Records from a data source

▬▬▬▬▬▬

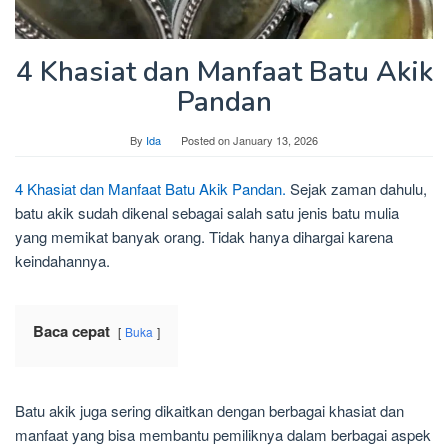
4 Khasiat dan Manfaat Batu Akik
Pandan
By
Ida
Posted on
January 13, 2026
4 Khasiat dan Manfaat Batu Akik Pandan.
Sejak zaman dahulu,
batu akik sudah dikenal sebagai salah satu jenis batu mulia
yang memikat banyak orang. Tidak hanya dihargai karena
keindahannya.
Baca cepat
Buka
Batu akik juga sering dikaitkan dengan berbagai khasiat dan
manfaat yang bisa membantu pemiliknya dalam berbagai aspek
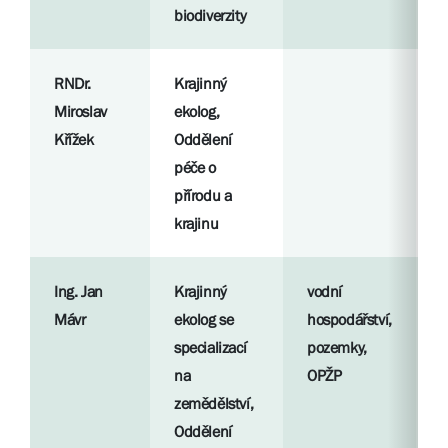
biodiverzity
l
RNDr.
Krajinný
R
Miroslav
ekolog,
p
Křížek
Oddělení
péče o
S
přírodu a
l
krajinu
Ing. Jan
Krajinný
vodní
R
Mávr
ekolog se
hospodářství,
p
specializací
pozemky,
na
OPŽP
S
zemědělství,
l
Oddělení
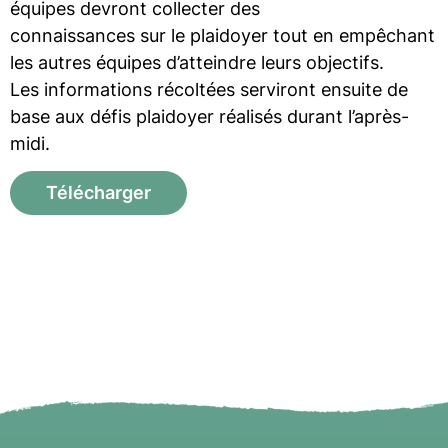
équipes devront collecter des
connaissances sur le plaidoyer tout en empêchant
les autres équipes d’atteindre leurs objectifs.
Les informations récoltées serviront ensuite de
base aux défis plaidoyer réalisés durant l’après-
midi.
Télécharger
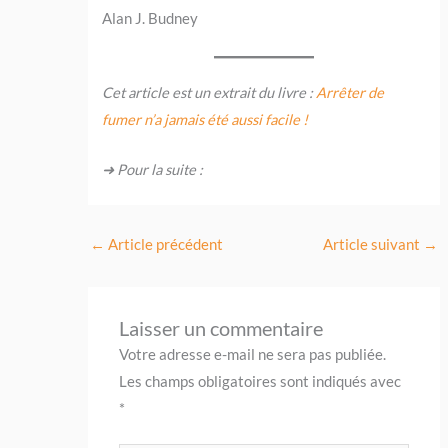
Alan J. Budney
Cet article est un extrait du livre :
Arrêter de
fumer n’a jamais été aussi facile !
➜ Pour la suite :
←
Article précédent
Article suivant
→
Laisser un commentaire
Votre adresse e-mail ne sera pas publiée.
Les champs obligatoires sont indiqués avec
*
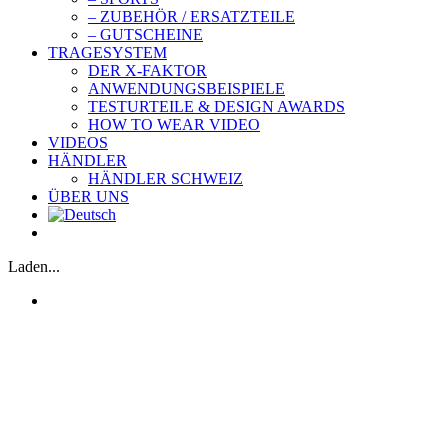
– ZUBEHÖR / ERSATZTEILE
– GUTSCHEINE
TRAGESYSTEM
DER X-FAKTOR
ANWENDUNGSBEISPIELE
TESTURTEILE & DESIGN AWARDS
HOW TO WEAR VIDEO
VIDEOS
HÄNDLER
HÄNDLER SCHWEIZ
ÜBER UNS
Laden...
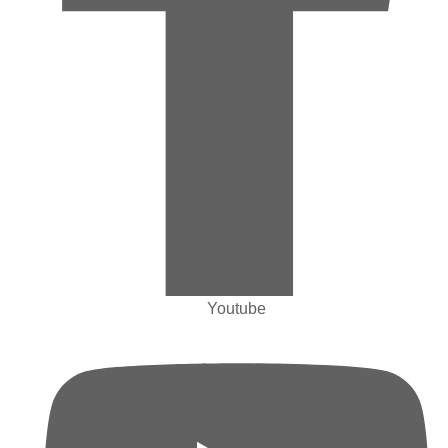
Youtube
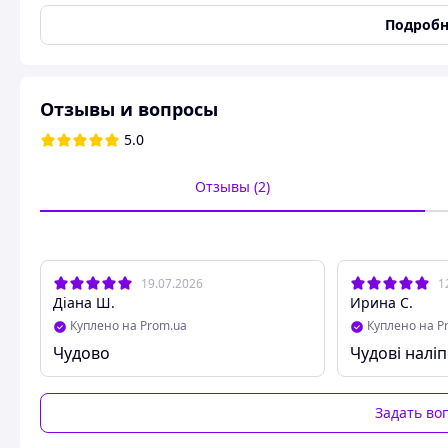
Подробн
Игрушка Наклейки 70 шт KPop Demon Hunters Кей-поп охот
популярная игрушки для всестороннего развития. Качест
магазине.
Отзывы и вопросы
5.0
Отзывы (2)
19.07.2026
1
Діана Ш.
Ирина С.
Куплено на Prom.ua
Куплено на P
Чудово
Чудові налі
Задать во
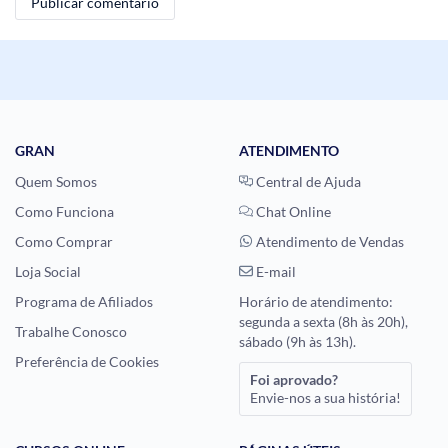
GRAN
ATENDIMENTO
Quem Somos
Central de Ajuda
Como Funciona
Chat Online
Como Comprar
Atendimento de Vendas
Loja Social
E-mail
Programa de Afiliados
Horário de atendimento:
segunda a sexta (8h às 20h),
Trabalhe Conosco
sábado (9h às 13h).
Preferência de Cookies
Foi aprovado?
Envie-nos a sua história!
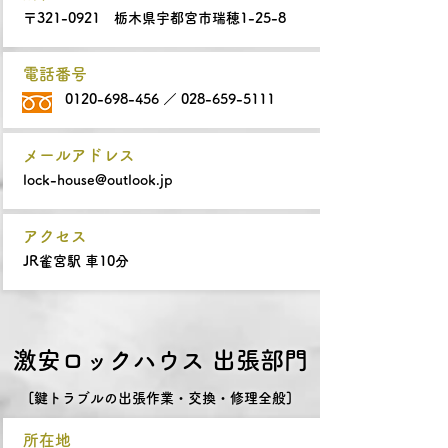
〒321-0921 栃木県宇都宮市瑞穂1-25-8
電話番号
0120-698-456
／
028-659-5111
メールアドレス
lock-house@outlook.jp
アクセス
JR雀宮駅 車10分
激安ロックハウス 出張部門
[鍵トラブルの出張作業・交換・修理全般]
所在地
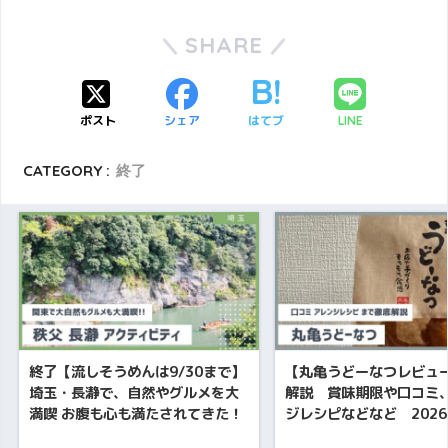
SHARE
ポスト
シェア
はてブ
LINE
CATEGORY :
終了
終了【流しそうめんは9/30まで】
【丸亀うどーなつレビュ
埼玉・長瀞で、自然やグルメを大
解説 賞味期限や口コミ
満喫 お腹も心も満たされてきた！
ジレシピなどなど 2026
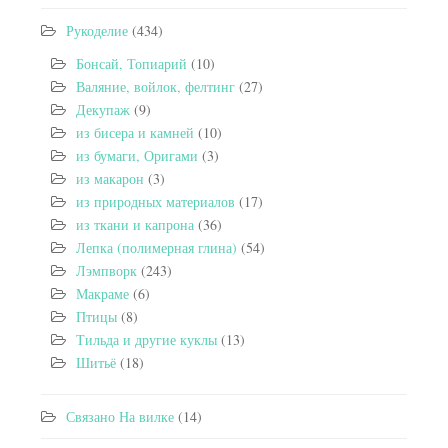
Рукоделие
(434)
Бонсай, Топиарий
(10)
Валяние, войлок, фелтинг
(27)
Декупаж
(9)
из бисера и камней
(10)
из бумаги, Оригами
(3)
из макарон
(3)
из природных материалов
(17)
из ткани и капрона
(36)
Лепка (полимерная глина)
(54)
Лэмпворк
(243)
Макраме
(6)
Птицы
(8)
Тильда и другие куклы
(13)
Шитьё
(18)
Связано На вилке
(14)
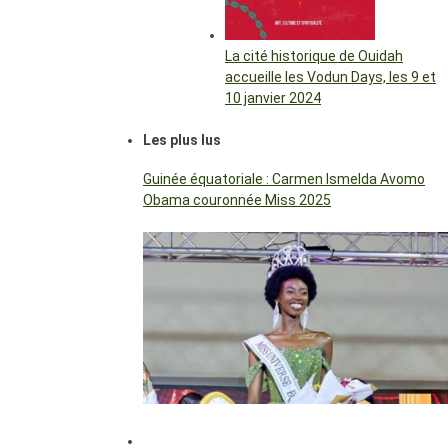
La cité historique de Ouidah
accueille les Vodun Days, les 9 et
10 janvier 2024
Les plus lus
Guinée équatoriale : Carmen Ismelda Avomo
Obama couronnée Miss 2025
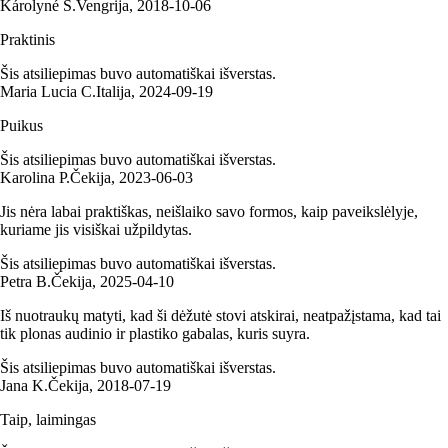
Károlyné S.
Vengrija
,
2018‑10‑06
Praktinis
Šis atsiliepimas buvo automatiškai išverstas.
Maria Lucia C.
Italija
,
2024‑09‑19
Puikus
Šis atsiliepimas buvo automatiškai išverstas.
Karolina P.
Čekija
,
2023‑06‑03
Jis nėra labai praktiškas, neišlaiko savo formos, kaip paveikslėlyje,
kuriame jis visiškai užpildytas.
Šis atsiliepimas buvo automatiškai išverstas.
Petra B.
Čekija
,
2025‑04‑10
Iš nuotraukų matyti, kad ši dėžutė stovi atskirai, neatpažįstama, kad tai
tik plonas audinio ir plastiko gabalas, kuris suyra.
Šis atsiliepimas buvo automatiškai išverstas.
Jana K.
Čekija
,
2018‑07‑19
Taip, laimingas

▬▬▬▬▬▬

__Task requirements__
Would you please print out all the records above exactly, minus any pictures?

__Answer section__
4 Khasiat dan Manfaat Batu Akik
Pandan
By
Ida
Posted on
January 13, 2026
4 Khasiat dan Manfaat Batu Akik Pandan.
Sejak zaman dahulu,
batu akik sudah dikenal sebagai salah satu jenis batu mulia
yang memikat banyak orang. Tidak hanya dihargai karena
keindahannya.
Baca cepat
Buka
Batu akik juga sering dikaitkan dengan berbagai khasiat dan
manfaat yang bisa membantu pemiliknya dalam berbagai aspek
biodiverzity
l
RNDr.
Krajinný
R
Miroslav
ekolog,
p
Křížek
Oddělení
péče o
S
přírodu a
l
krajinu
Ing. Jan
Krajinný
vodní
R
Mávr
ekolog se
hospodářství,
p
specializací
pozemky,
na
OPŽP
S
zemědělství,
l
Oddělení
équipes devront collecter des
connaissances sur le plaidoyer tout en empêchant
les autres équipes d’atteindre leurs objectifs.
Les informations récoltées serviront ensuite de
base aux défis plaidoyer réalisés durant l’après-
midi.
Télécharger
Alan J. Budney
Cet article est un extrait du livre :
Arrêter de
fumer n’a jamais été aussi facile !
➜ Pour la suite :
←
Article précédent
Article suivant
→
Laisser un commentaire
Votre adresse e-mail ne sera pas publiée.
Les champs obligatoires sont indiqués avec
*
– ZUBEHÖR / ERSATZTEILE
– GUTSCHEINE
TRAGESYSTEM
DER X-FAKTOR
ANWENDUNGSBEISPIELE
TESTURTEILE & DESIGN AWARDS
HOW TO WEAR VIDEO
VIDEOS
HÄNDLER
HÄNDLER SCHWEIZ
ÜBER UNS
Laden...
Youtube
Подробн
Игрушка Наклейки 70 шт KPop Demon Hunters Кей-поп охот
популярная игрушки для всестороннего развития. Качест
магазине.
Отзывы и вопросы
5.0
Отзывы (2)
19.07.2026
1
Діана Ш.
Ирина С.
Куплено на Prom.ua
Куплено на P
Чудово
Чудові налі
Задать во
GRAN
ATENDIMENTO
Quem Somos
Central de Ajuda
Como Funciona
Chat Online
Como Comprar
Atendimento de Vendas
Loja Social
E-mail
Programa de Afiliados
Horário de atendimento:
segunda a sexta (8h às 20h),
Trabalhe Conosco
sábado (9h às 13h).
Preferência de Cookies
Foi aprovado?
Envie-nos a sua história!
〒321-0921 栃木県宇都宮市瑞穂1-25-8
電話番号
0120-698-456
／
028-659-5111
メールアドレス
lock-house@outlook.jp
アクセス
JR雀宮駅 車10分
激安ロックハウス 出張部門
[鍵トラブルの出張作業・交換・修理全般]
所在地
SHARE
ポスト
シェア
はてブ
LINE
CATEGORY :
終了
終了【流しそうめんは9/30まで】
【丸亀うどーなつレビュ
埼玉・長瀞で、自然やグルメを大
解説 賞味期限や口コミ
満喫 お腹も心も満たされてきた！
ジレシピなどなど 2026
Рукоделие
(434)
Бонсай, Топиарий
(10)
Валяние, войлок, фелтинг
(27)
Декупаж
(9)
из бисера и камней
(10)
из бумаги, Оригами
(3)
из макарон
(3)
из природных материалов
(17)
из ткани и капрона
(36)
Лепка (полимерная глина)
(54)
Лэмпворк
(243)
Макраме
(6)
Птицы
(8)
Тильда и другие куклы
(13)
Шитьё
(18)
Связано На вилке
(14)
La cité historique de Ouidah
accueille les Vodun Days, les 9 et
10 janvier 2024
Les plus lus
Guinée équatoriale : Carmen Ismelda Avomo
Obama couronnée Miss 2025
Károlyné S.
Vengrija
,
2018‑10‑06
Praktinis
Šis atsiliepimas buvo automatiškai išverstas.
Maria Lucia C.
Italija
,
2024‑09‑19
Puikus
Šis atsiliepimas buvo automatiškai išverstas.
Karolina P.
Čekija
,
2023‑06‑03
Jis nėra labai praktiškas, neišlaiko savo formos, kaip paveikslėlyje,
kuriame jis visiškai užpildytas.
Šis atsiliepimas buvo automatiškai išverstas.
Petra B.
Čekija
,
2025‑04‑10
Iš nuotraukų matyti, kad ši dėžutė stovi atskirai, neatpažįstama, kad tai
tik plonas audinio ir plastiko gabalas, kuris suyra.
Šis atsiliepimas buvo automatiškai išverstas.
Jana K.
Čekija
,
2018‑07‑19
Taip, laimingas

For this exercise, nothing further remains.